URL Reachability Scanner

This scanner identifies URLs in the text and checks them for accessibility, ensuring that all URLs are reachable and not broken.

Motivation

Large Language Models (LLMs) like GPT-4 have the capacity to generate a variety of content, including URLs. While these models are trained on extensive datasets to provide accurate and relevant information, there's a possibility of generating URLs that are either incorrect or no longer accessible. Ensuring the reachability of these URLs is crucial for maintaining the credibility and usefulness of the content produced by LLMs.

How it works

It scans the text for URLs and verifies each URL's accessibility. A URL is considered reachable if a request to it returns a successful HTTP status code (200 OK). If the URL is not accessible (for instance, due to a broken link or server error), the scanner flags it as unreachable.

Usage

from llm_guard.output_scanners import URLReachability

scanner = URLReachability(success_status_codes=[200, 201, 202, 301, 302], timeout=1)
sanitized_output, is_valid, risk_score = scanner.scan(prompt, model_output)

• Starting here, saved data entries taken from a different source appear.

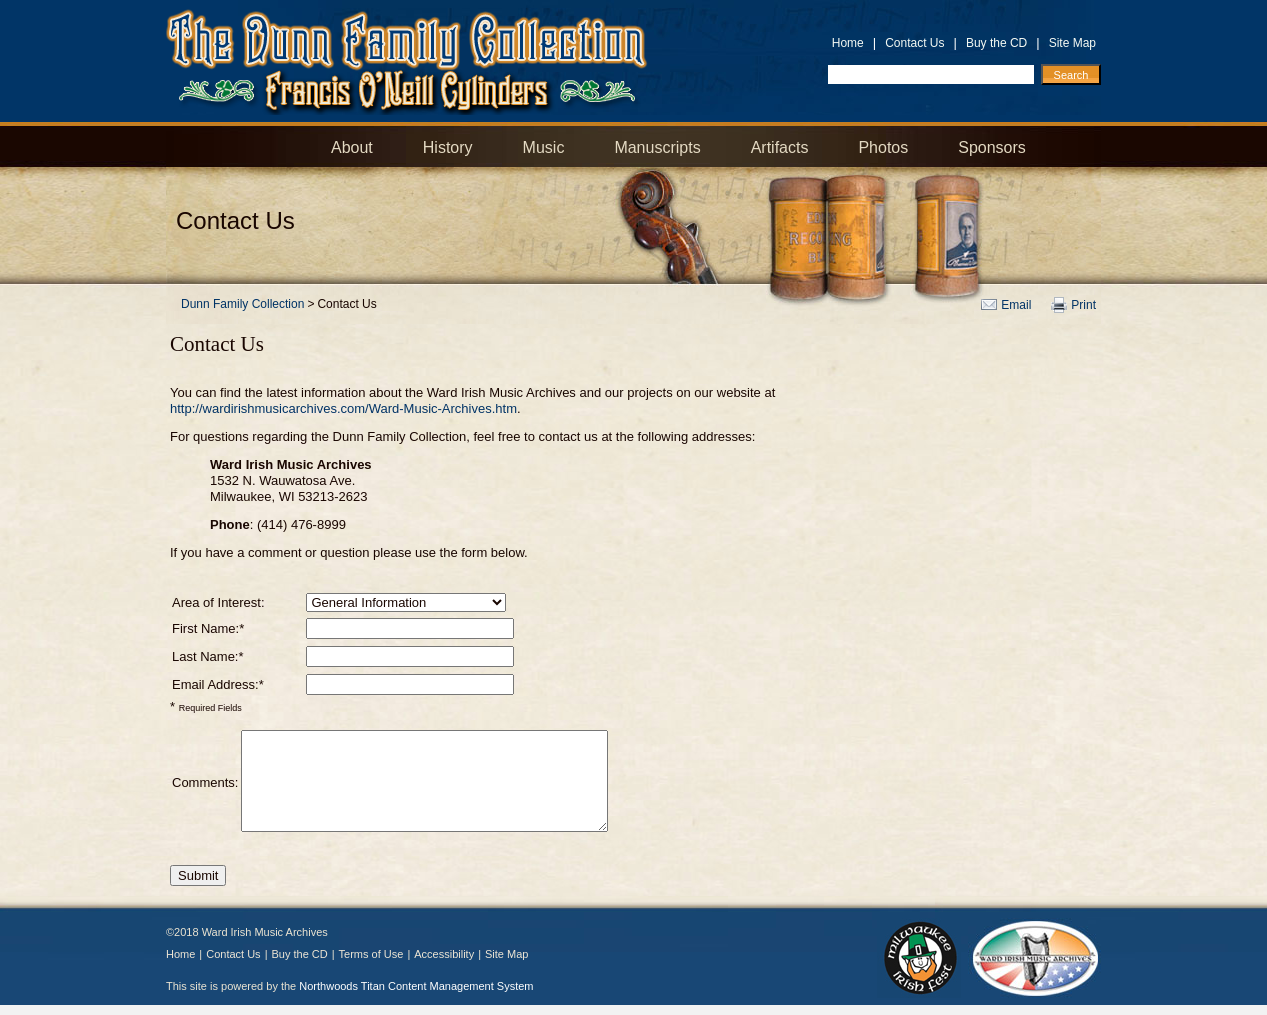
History (448, 147)
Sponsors (992, 147)
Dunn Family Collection (242, 304)
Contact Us (914, 43)
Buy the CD (996, 43)
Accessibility (444, 954)
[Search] (1071, 74)
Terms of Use (371, 954)
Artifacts (780, 147)
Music (544, 147)
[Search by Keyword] (931, 74)
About (352, 147)
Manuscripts (657, 147)
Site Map (1072, 43)
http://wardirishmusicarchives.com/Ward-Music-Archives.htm (343, 408)
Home (848, 43)
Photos (883, 147)
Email (1016, 305)
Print (1083, 305)
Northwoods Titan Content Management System (416, 986)
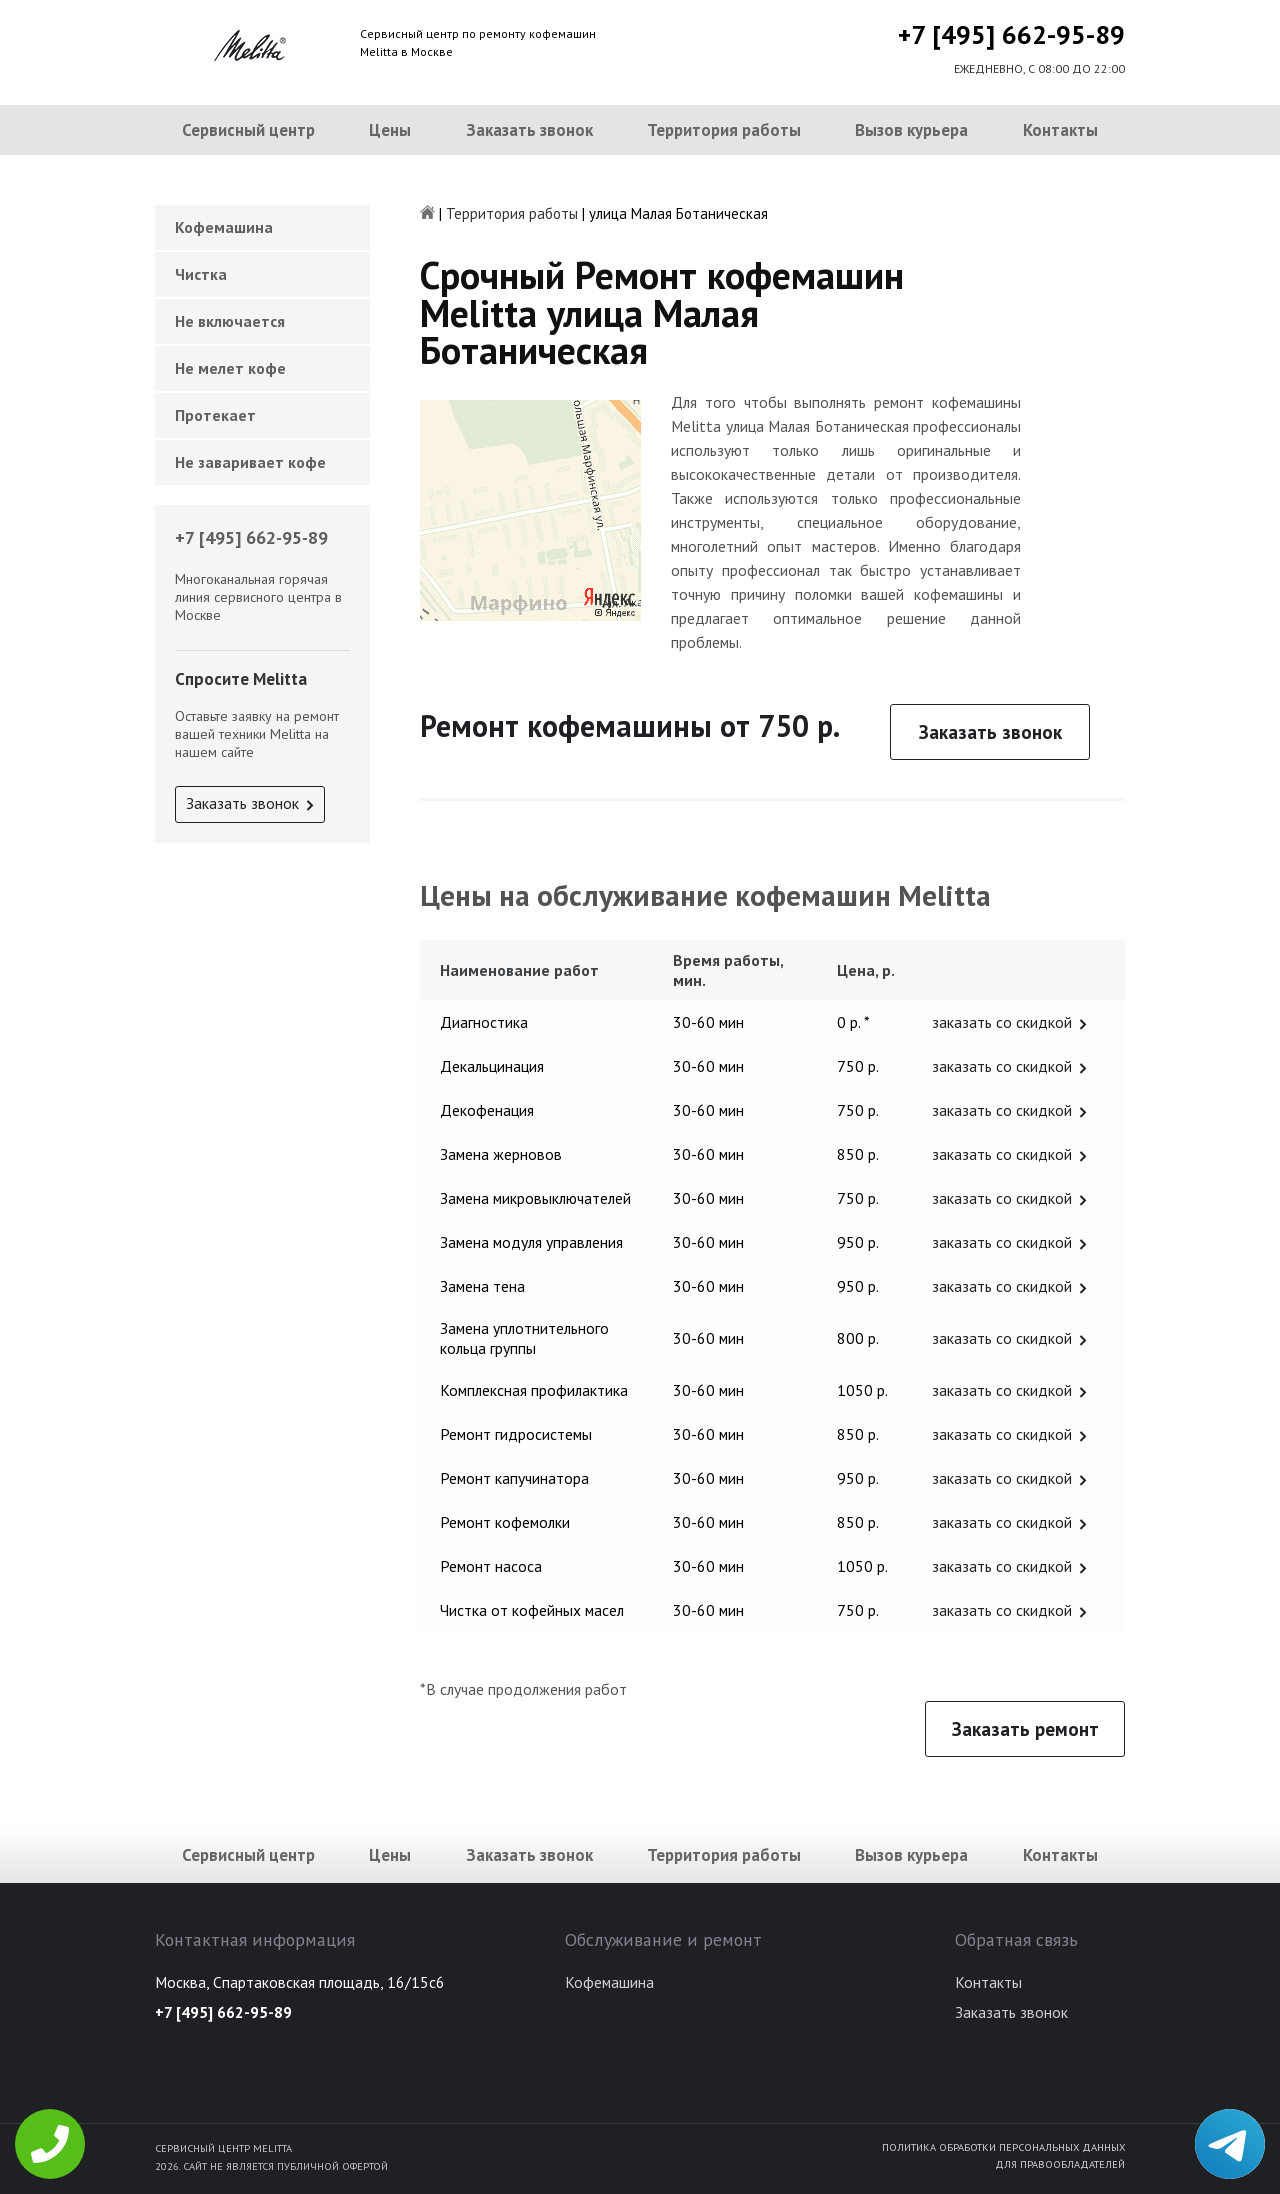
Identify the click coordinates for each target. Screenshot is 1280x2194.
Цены (390, 130)
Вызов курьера (911, 130)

In this example, output_text is the text generated by the LLM, and all_urls_reachable is a boolean indicating whether all URLs in the text are reachable.

Optimization Strategies

Timeout Settings: Configure appropriate timeout settings in the HTTP requests to balance between thorough checking and efficiency.

Benchmarks

Benchmark is not relevant for this scanner because it depends on the factors we cannot control, such as the network connection and the availability of the URLs.